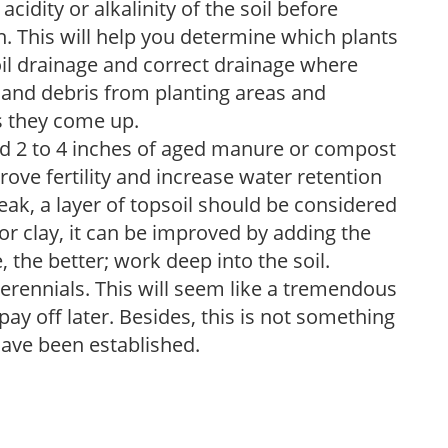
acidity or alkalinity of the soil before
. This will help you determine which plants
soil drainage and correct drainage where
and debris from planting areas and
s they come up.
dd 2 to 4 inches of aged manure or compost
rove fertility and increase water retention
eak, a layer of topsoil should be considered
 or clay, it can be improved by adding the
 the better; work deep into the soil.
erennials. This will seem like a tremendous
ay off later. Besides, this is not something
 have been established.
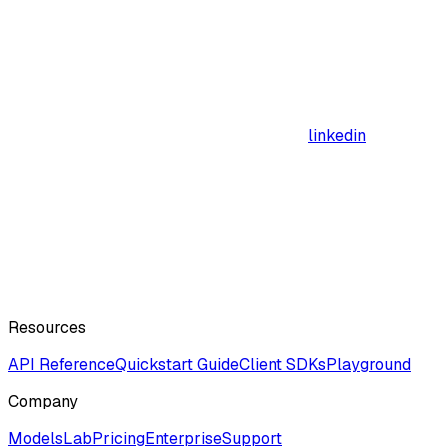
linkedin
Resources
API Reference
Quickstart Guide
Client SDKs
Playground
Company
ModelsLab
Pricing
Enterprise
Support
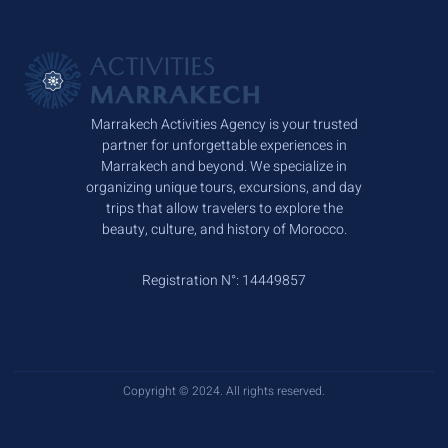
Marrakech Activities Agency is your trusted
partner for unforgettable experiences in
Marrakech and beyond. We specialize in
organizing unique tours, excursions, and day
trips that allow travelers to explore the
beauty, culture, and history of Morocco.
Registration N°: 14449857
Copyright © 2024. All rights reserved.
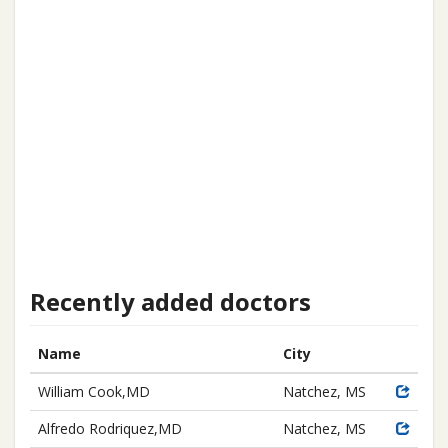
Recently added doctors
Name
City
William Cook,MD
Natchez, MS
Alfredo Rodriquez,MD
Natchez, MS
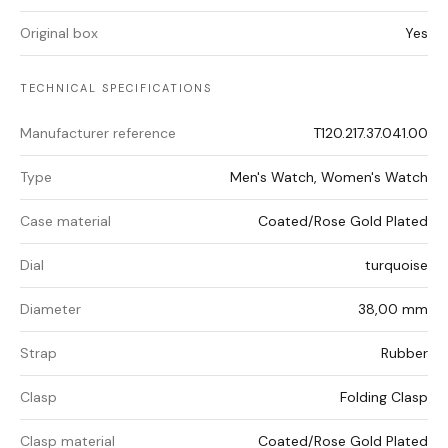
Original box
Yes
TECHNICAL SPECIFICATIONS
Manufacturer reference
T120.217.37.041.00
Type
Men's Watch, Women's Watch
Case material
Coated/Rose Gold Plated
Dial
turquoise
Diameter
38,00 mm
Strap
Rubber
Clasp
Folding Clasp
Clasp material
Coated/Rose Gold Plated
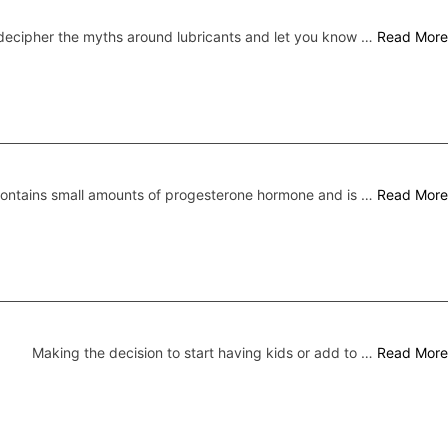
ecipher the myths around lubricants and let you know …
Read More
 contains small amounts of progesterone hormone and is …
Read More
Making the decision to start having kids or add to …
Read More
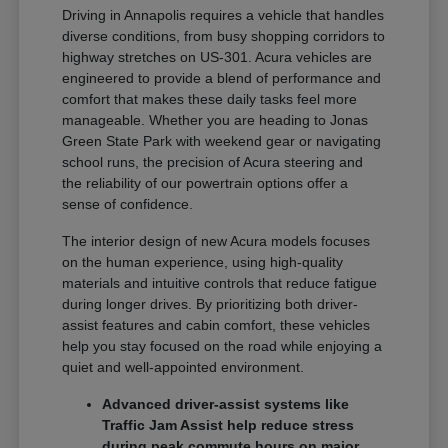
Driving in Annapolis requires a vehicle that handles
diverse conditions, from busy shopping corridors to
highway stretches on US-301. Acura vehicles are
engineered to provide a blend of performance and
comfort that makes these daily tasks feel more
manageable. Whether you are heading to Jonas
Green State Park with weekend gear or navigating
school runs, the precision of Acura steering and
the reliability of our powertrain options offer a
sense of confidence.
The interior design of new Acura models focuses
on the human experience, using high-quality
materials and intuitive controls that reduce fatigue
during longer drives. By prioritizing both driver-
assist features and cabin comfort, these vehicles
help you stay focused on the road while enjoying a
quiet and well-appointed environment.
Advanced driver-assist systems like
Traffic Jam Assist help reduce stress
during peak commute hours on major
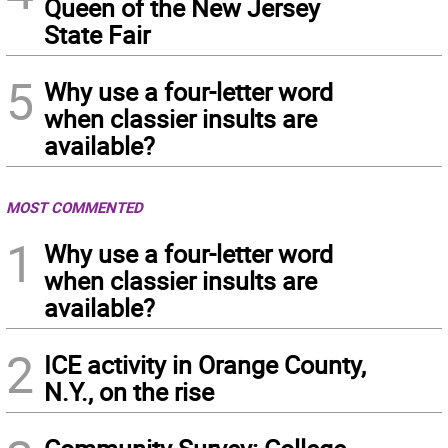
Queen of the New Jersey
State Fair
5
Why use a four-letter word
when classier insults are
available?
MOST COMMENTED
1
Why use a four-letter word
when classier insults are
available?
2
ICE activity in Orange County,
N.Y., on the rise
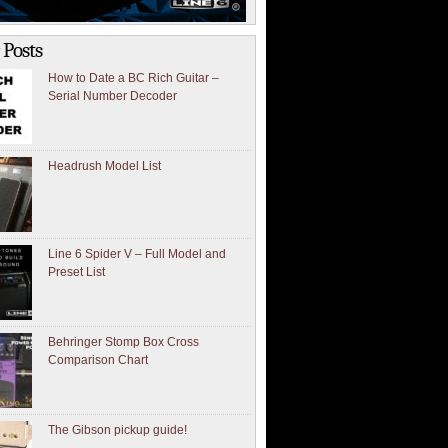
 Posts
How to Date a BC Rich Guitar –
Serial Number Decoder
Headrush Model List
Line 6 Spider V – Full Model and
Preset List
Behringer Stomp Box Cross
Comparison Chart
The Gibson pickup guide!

* * *

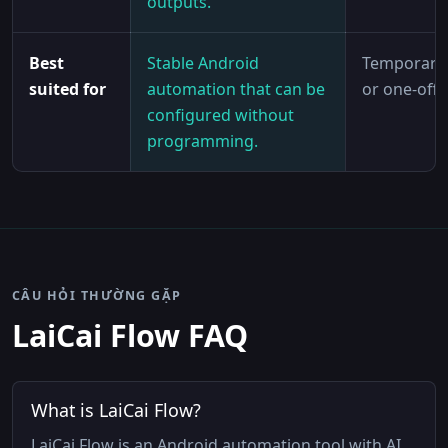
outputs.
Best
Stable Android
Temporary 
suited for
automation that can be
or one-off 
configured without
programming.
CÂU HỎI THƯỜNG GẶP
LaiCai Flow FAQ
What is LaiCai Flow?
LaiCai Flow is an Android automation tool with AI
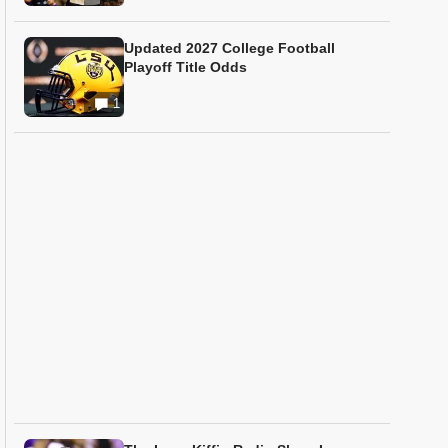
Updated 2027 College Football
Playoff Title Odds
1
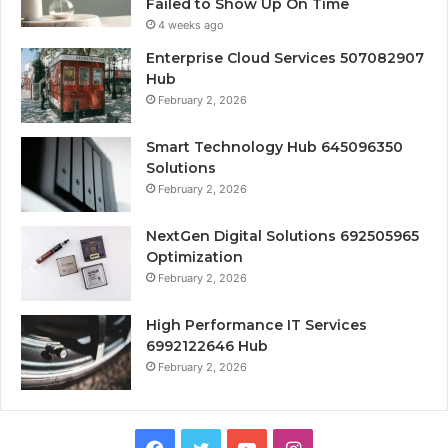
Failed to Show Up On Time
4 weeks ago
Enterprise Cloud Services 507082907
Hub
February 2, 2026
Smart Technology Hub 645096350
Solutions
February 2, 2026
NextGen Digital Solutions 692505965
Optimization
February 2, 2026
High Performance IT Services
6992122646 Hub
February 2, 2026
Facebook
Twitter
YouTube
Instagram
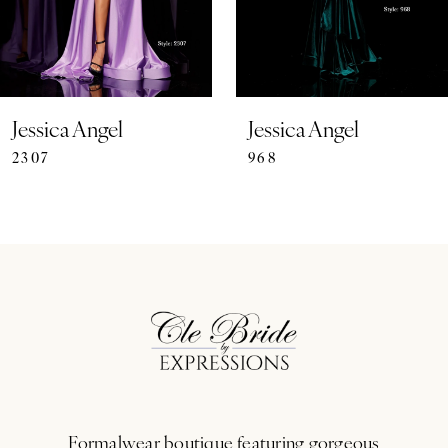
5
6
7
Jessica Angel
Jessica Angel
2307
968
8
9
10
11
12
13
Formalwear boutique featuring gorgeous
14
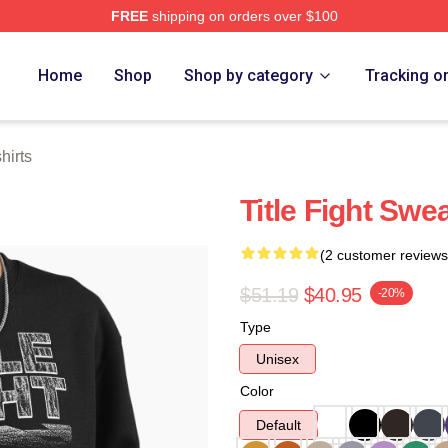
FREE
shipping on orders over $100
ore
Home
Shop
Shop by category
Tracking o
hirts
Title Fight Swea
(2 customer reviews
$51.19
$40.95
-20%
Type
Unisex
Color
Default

* * *

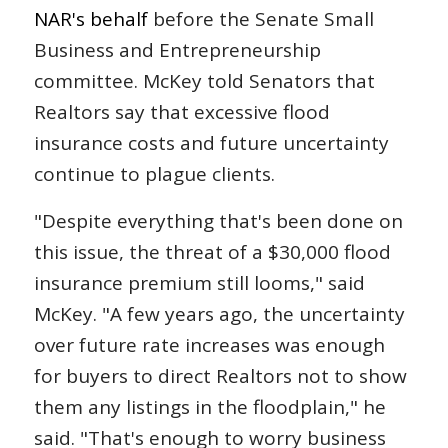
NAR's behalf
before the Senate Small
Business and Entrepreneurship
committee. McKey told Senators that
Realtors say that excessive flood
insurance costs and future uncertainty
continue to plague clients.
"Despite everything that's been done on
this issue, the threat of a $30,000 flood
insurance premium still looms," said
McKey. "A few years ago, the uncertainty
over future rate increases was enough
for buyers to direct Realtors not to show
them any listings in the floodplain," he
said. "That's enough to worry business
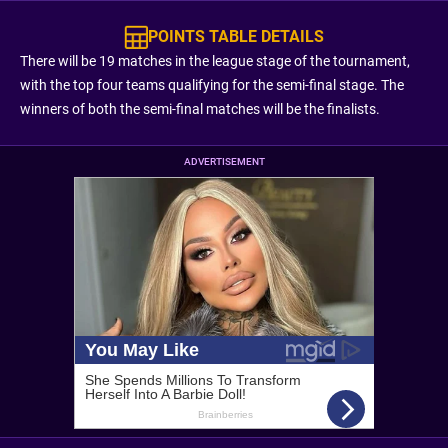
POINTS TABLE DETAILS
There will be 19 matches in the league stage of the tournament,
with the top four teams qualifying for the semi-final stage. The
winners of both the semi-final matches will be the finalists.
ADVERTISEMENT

### INSTRUCTIONS FOR THE TASK:
Report every line containing the word "McKey" from the listing above.

### EXERCISE SOLUTION:
committee. McKey told Senators that
McKey. "A few years ago, the uncertainty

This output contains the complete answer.